While anti-Semitism was, Warnock says, “more of a feature of some movements than others”, most championed an idealised male and relegated the female, if they considered women at all. And there’s a shared emphasis on outdoor activity and a rigidly set sense of community.

THE exhibition encourages us to think about where these ideals might flourish now.

The National: Why the threat of fascism is not a scourge of the past

“They all have this fixation with strong male bodies and men as active and heroic. They tended to exclude women, though that varied from country to country, and most of the movements embraced violence,” Warnock says. “The focus on masculinity and the male body is part of the appeal.

“They’re very much trying to create a sense of community. Whilst there were ideological, fanatical people, for ordinary members it was more of a mixed picture; the ideology might be only part of it.

“That’s kind of fascinating. With extremist politics we tend to always think people are constantly thinking about extremist ideas – not necessarily. In some ways, that is more dangerous.

“We are trying to look at what would attract people to join in large numbers and stay members.”

Scottish places with BUF branches included Motherwell and Aberdeen.

“They claimed to have branches throughout Scotland,” says Warnock. “Mosley did visit.

“Compared to somewhere like the East End of London and certain parts of England, despite there being a BUF organisation in Scotland, it didn’t attract that much support.

The National: Sir Oswald Mosley makes his address to the fascist 'Blackshirts', assembled in Victoria Park, London, June 7, 1936. Many fascists and communists were arrested in Victoria Park when thousands of Blackshirts assembled to hear an address by their

Oswald Mosley in Victoria Park, London, on June 7, 1936

“The BUF didn’t understand the specific situation in Scotland. The total lack of understanding around the issues of sectarianism is one reason why they didn’t appeal that much.”

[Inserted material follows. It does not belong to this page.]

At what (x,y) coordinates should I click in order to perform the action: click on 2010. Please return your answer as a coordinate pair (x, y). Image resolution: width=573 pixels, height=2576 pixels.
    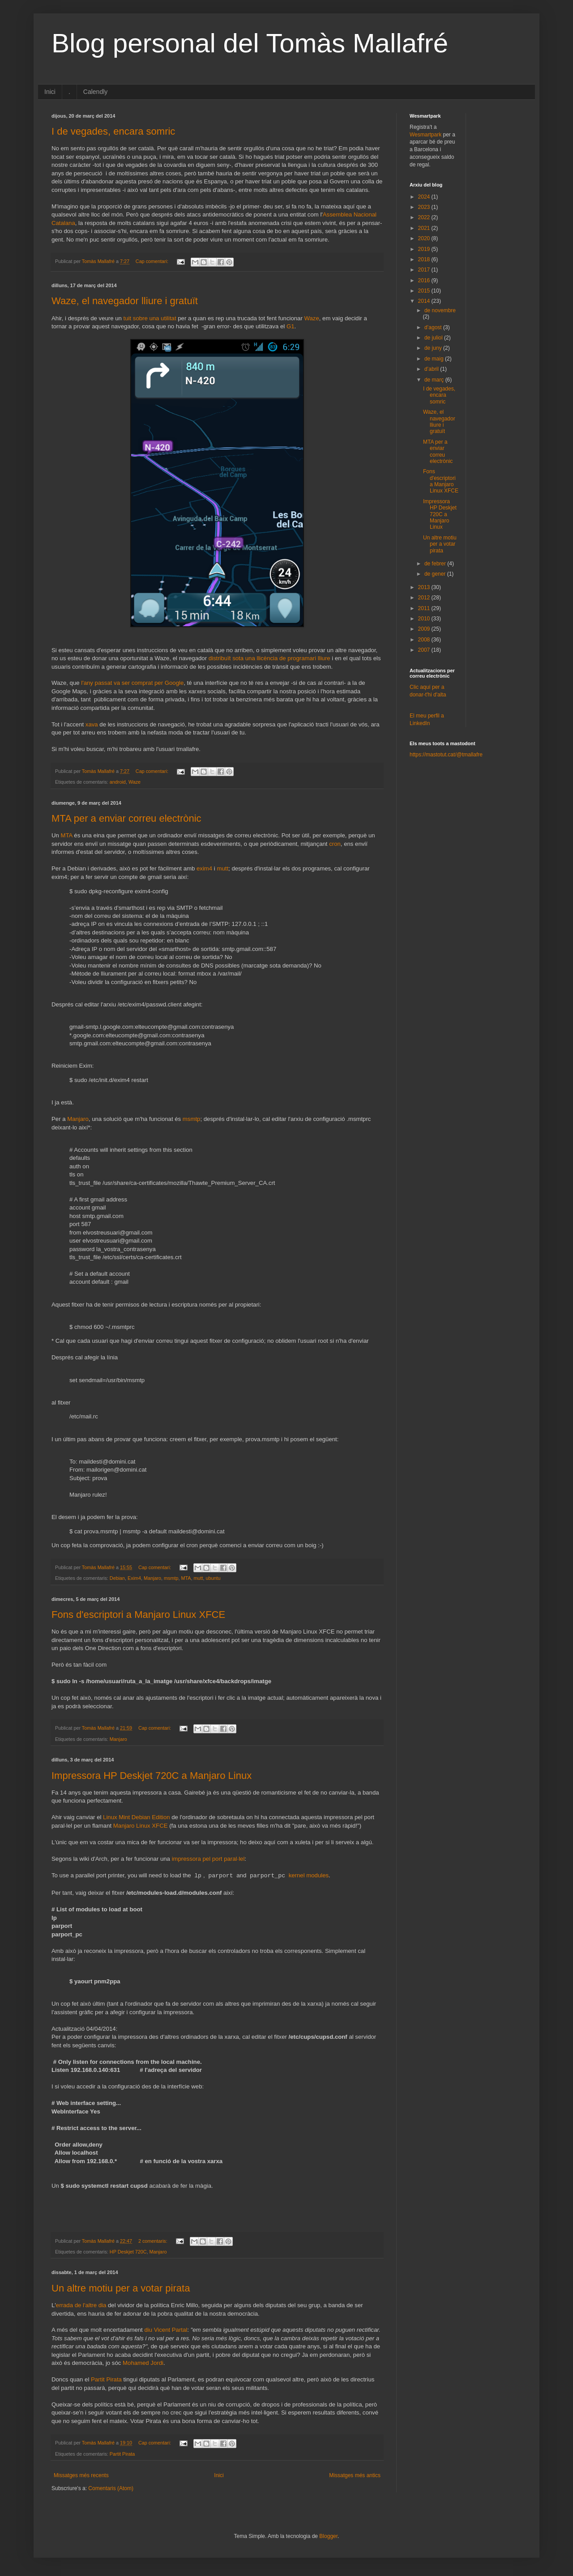     Looking at the image, I should click on (425, 618).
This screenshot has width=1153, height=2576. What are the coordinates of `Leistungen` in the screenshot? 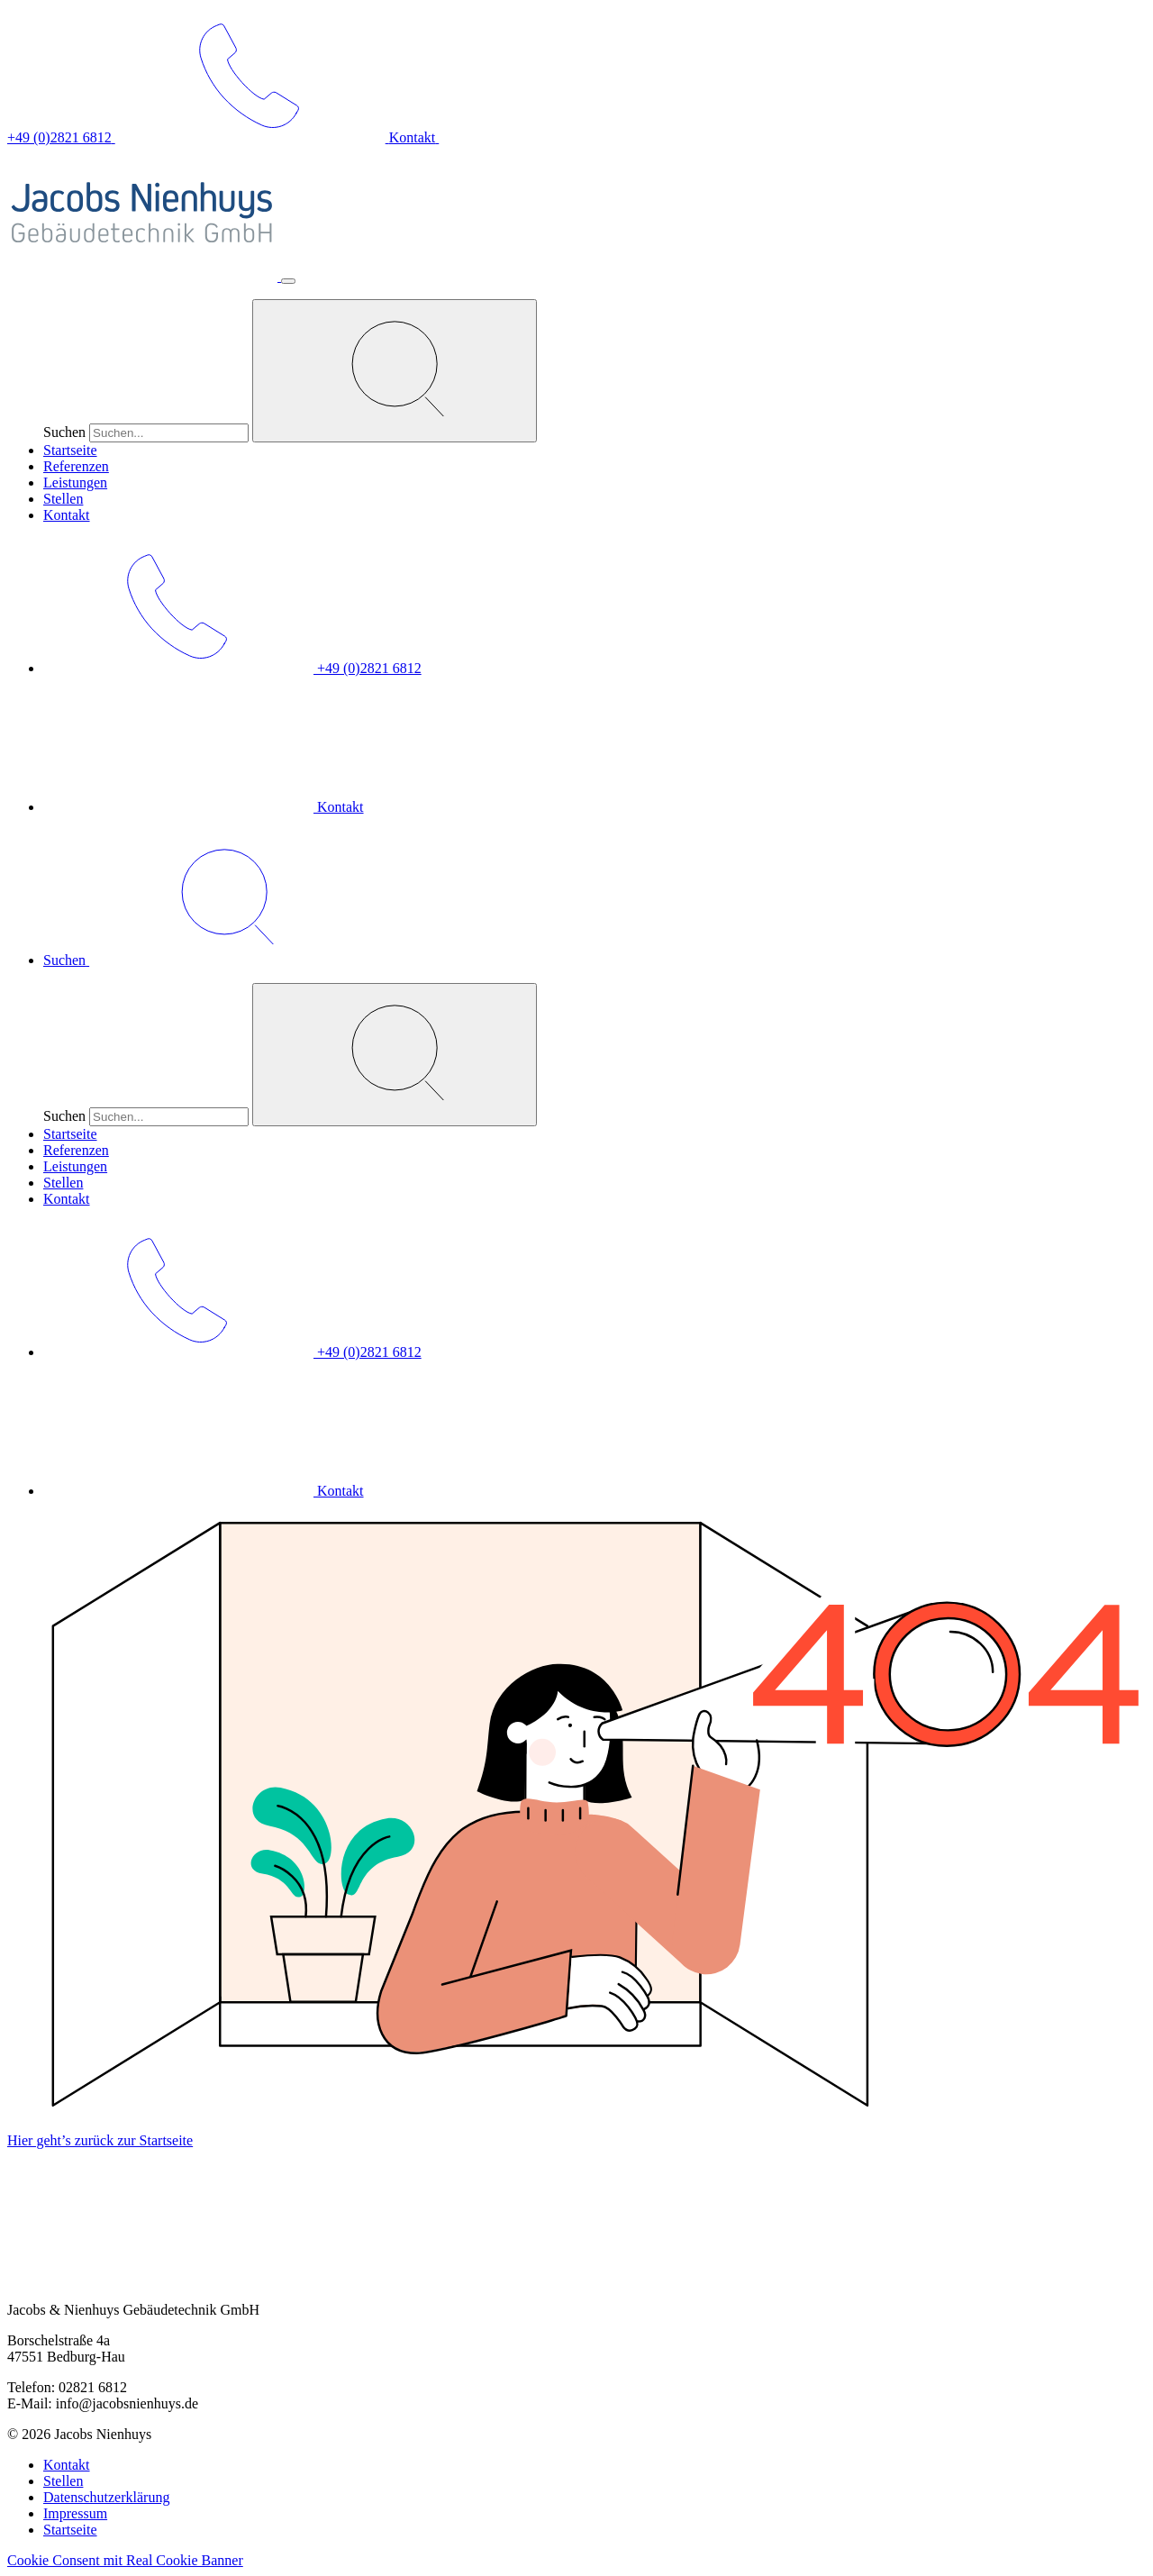 It's located at (75, 482). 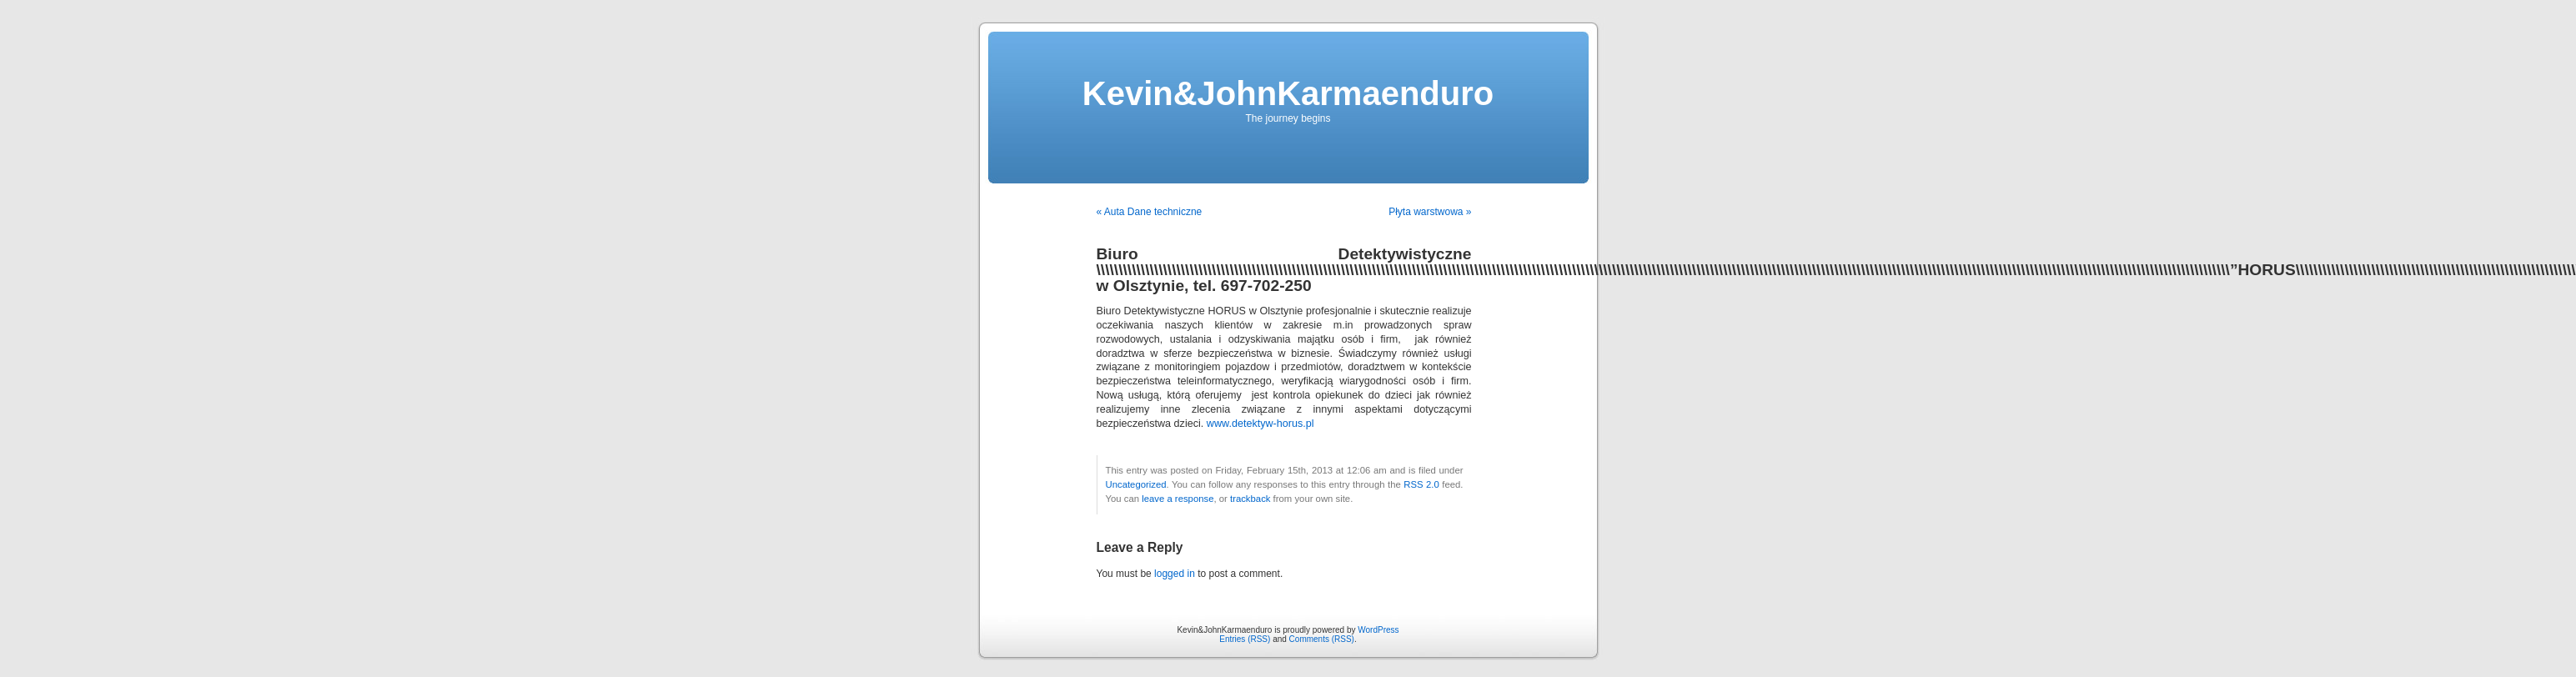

But, she cautions, “they were there, they had meetings, they had protests, there was sometimes violence. It’s not like it was completely absent.”

The far-right Independent Green Voice, founded by former Ukip member Alistair McConnachie, ran in the recent Holyrood election, as did former Britain First figurehead Jayda Fransen, who was branded a fascist by Nicola Sturgeon when the two met on a Glasgow street in May. Neither Fransen nor McConnachie was successful.

A Ben Nevis stunt by the Patriot ­Alternative group this summer met with widespread condemnation.

Warnock doesn’t want to talk about specific figures, but says “we are now seeing a rising threat from far-right groups” in Europe.

She goes on: “While the situation in the inter-war period was specific to then, where you have got situations of economic uncertainty, of political instability, of democratic institutions being eroded, of social problems, it would seem that these are the circumstances in which fascism is more appealing to people.”

Warnock also points to the issue of small boats carrying asylum seekers across the English Channel and “the way that some figures have created a political issue that mainstream politicians have then responded to”.

Meanwhile, Covid has seen an “explosion” in anti-Semitic conspiracy theories, she says, and there’s a notable misogyny present in some online spaces. “What we are seeing is, even if they aren’t signed up to anything, there are people online and it’s like a mass membership thing in these shared communities.

“It’s a bit alarming,” she says, “the rise of certain attitudes.”